Poignant, loving, informative, and consoling alike for children in similar situations.

A child worriedly looks on as an older neighbor begins to exhibit signs of dementia in this British import.

Drawing both actual incidents and tender, loving tone from Martin Slevin’s memoir, Little Girl in the Radiator (2012), Bate views through the eyes of young Maisie a pattern of increasingly erratic behavior by her beloved friend Mrs Moon. The lapses begin with the kindly ex-nurse’s discombobulating appearance in a coat with ripped-off sleeves and escalate to a noisy assault with a hammer on a radiator in the belief that there is a child trapped inside. That last finally spurs Maisie’s parents to contact Mrs Moon’s daughter in Australia. The tale is a bit wordy, the text incorporating blocks of narrative, a list of common symptoms of dementia, and dialogue balloons. Nevertheless, the author leaves adequate space in her rounded panels for faces smiling and anxious, for memories of happier times, for hugs and tears—and for flashing lights in the scariest moment, when Mrs Moon causes a kitchen fire.

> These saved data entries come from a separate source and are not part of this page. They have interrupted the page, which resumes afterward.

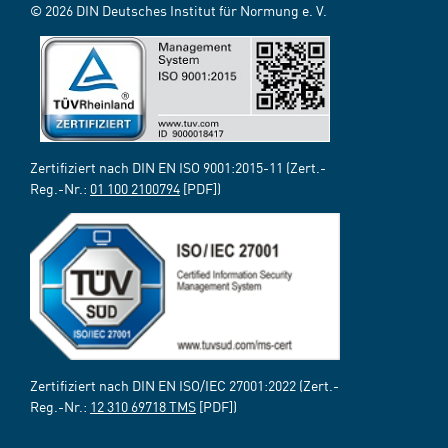
© 2026 DIN Deutsches Institut für Normung e. V.
Zertifiziert nach DIN EN ISO 9001:2015-11 (Zert.-
Reg.-Nr.:
01 100 2100794
[PDF])
Zertifiziert nach DIN EN ISO/IEC 27001:2022 (Zert.-
Reg.-Nr.:
12 310 69718 TMS
[PDF])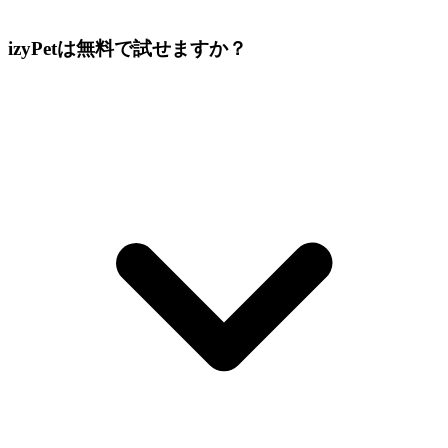
izyPetは無料で試せますか？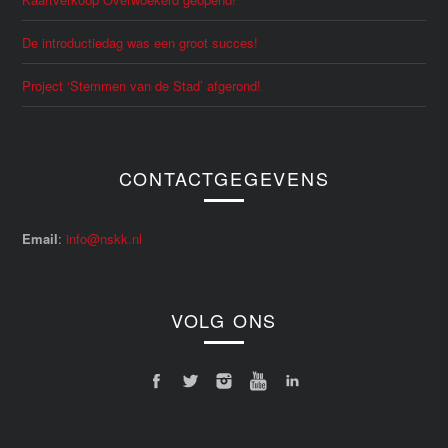
De introductiedag was een groot succes!
Project ‘Stemmen van de Stad’ afgerond!
CONTACTGEGEVENS
Email
:
info@nskk.nl
VOLG ONS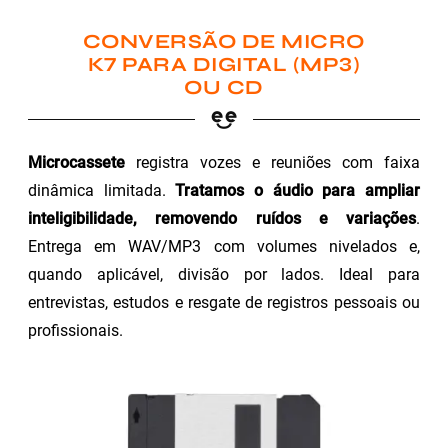
CONVERSÃO DE MICRO
K7 PARA DIGITAL (MP3)
OU CD
Microcassete
registra vozes e reuniões com faixa
dinâmica limitada.
Tratamos o áudio para ampliar
inteligibilidade, removendo ruídos e variações
.
Entrega em WAV/MP3 com volumes nivelados e,
quando aplicável, divisão por lados. Ideal para
entrevistas, estudos e resgate de registros pessoais ou
profissionais.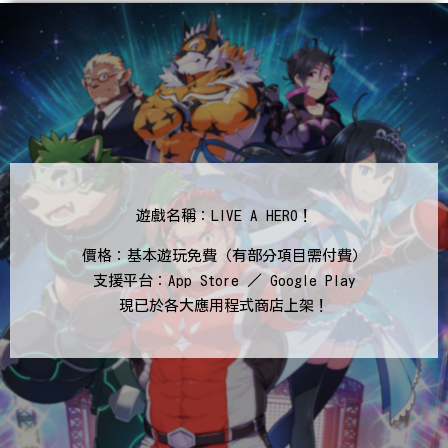
遊戲名稱：LIVE A HERO！
價格：基本遊玩免費（有部分項目需付費）
支援平台：App Store ／ Google Play
現已於各大應用程式商店上架！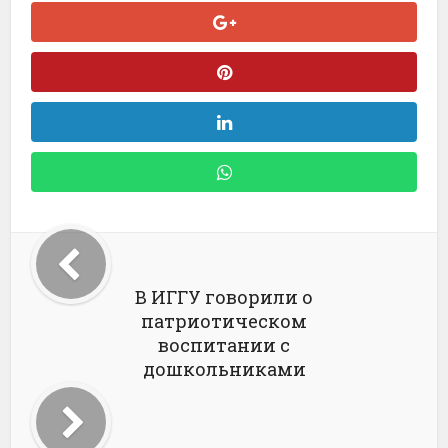
В ИГГУ говорили о
патриотическом
воспитании с
дошкольниками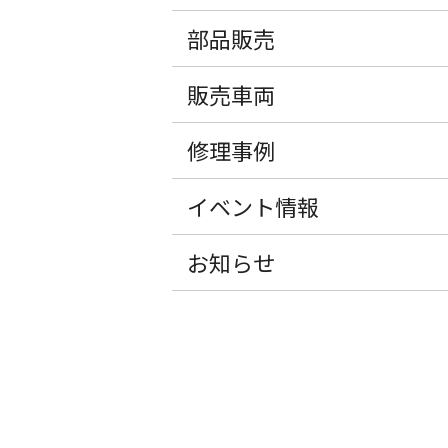
部品販売
販売車両
修理事例
イベント情報
お知らせ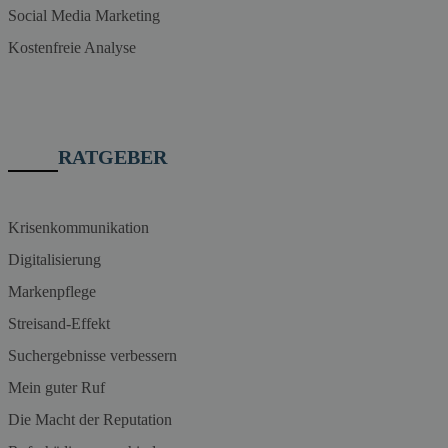
Social Media Marketing
Kostenfreie Analyse
RATGEBER
Krisenkommunikation
Digitalisierung
Markenpflege
Streisand-Effekt
Suchergebnisse verbessern
Mein guter Ruf
Die Macht der Reputation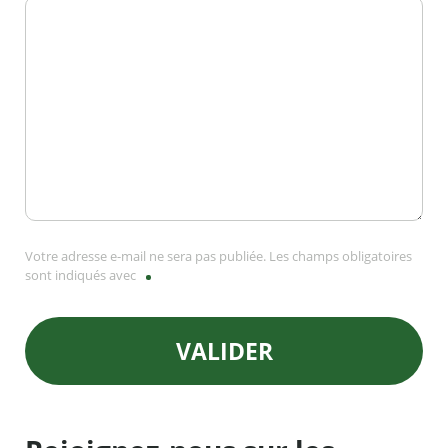
Votre adresse e-mail ne sera pas publiée. Les champs obligatoires
sont indiqués avec
VALIDER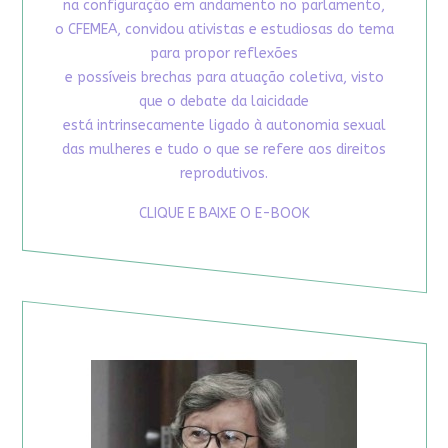
na configuração em andamento no parlamento,
o CFEMEA, convidou ativistas e estudiosas do tema
para propor reflexões
e possíveis brechas para atuação coletiva, visto
que o debate da laicidade
está intrinsecamente ligado à autonomia sexual
das mulheres e tudo o que se refere aos direitos
reprodutivos.
CLIQUE E BAIXE O E-BOOK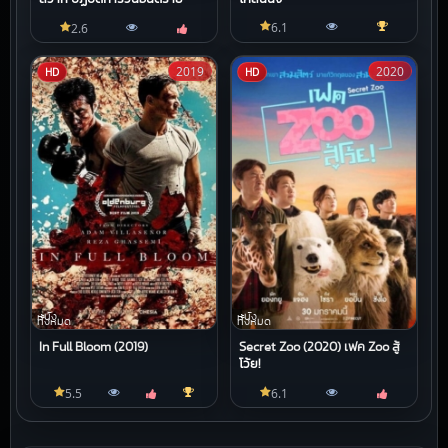
6.1
2.6
2019
2020
HD
HD
หนัง
หนัง
ทั้งหมด
ทั้งหมด
In Full Bloom (2019)
Secret Zoo (2020) เฟค Zoo สู้
โว้ย!
5.5
6.1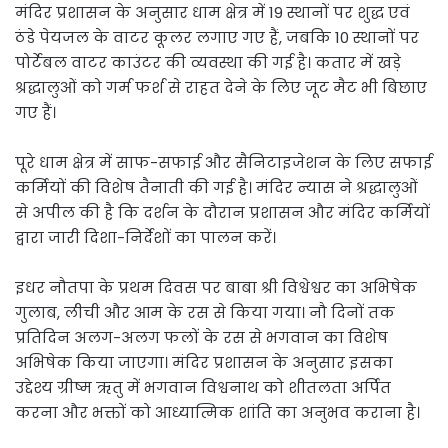
मंदिर प्रशासन के अनुसार धाम क्षेत्र में 19 स्थानों पर शुद्ध एवं
ठंडे पेयजल के वाटर कूलर लगाए गए हैं, जबकि 10 स्थानों पर
पोर्टेबल वाटर काउंटर की व्यवस्था की गई है। कतार में खड़े
श्रद्धालुओं को गर्म फर्श से राहत देने के लिए जूट मैट भी बिछाए
गए हैं।
पूरे धाम क्षेत्र में साफ-सफाई और सैनिटाइजेशन के लिए सफाई
कर्मियों की विशेष तैनाती की गई है। मंदिर न्यास ने श्रद्धालुओं
से अपील की है कि दर्शन के दौरान प्रशासन और मंदिर कर्मियों
द्वारा जारी दिशा-निर्देशों का पालन करें।
इधर नौतपा के प्रथम दिवस पर बाबा श्री विश्वेश्वर का अभिषेक
गुलाब, लीची और आम के रस से किया गया। नौ दिनों तक
प्रतिदिन अलग-अलग फलों के रस से भगवान का विशेष
अभिषेक किया जाएगा। मंदिर प्रशासन के अनुसार इसका
उद्देश्य ग्रीष्म ऋतु में भगवान विश्वनाथ को शीतलता अर्पित
करना और भक्तों को आध्यात्मिक शांति का अनुभव कराना है।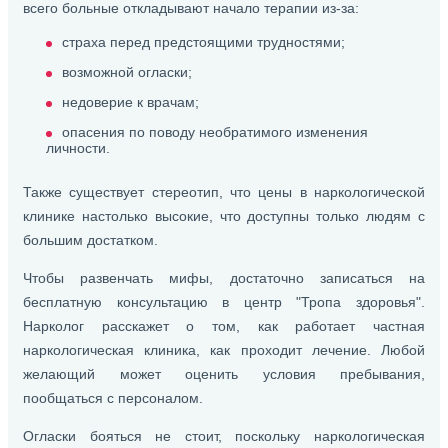
всего больные откладывают начало терапии из-за:
страха перед предстоящими трудностями;
возможной огласки;
недоверие к врачам;
опасения по поводу необратимого изменения
личности.
Также существует стереотип, что цены в наркологической
клинике настолько высокие, что доступны только людям с
большим достатком.
Чтобы развенчать мифы, достаточно записаться на
бесплатную консультацию в центр "Тропа здоровья".
Нарколог расскажет о том, как работает частная
наркологическая клиника, как проходит лечение. Любой
желающий может оценить условия пребывания,
пообщаться с персоналом.
Огласки бояться не стоит, поскольку наркологическая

In the wake of Maisie’s perceptive comment that “she’s trying so hard to make sense of the world, and she just doesn’t understand it any more,” Mrs Moon’s daughter tells the relieved child that she’ll be taking her mother back to Australia rather than leaving her in a senior home among strangers. Except in one crowd scene, faces are white throughout.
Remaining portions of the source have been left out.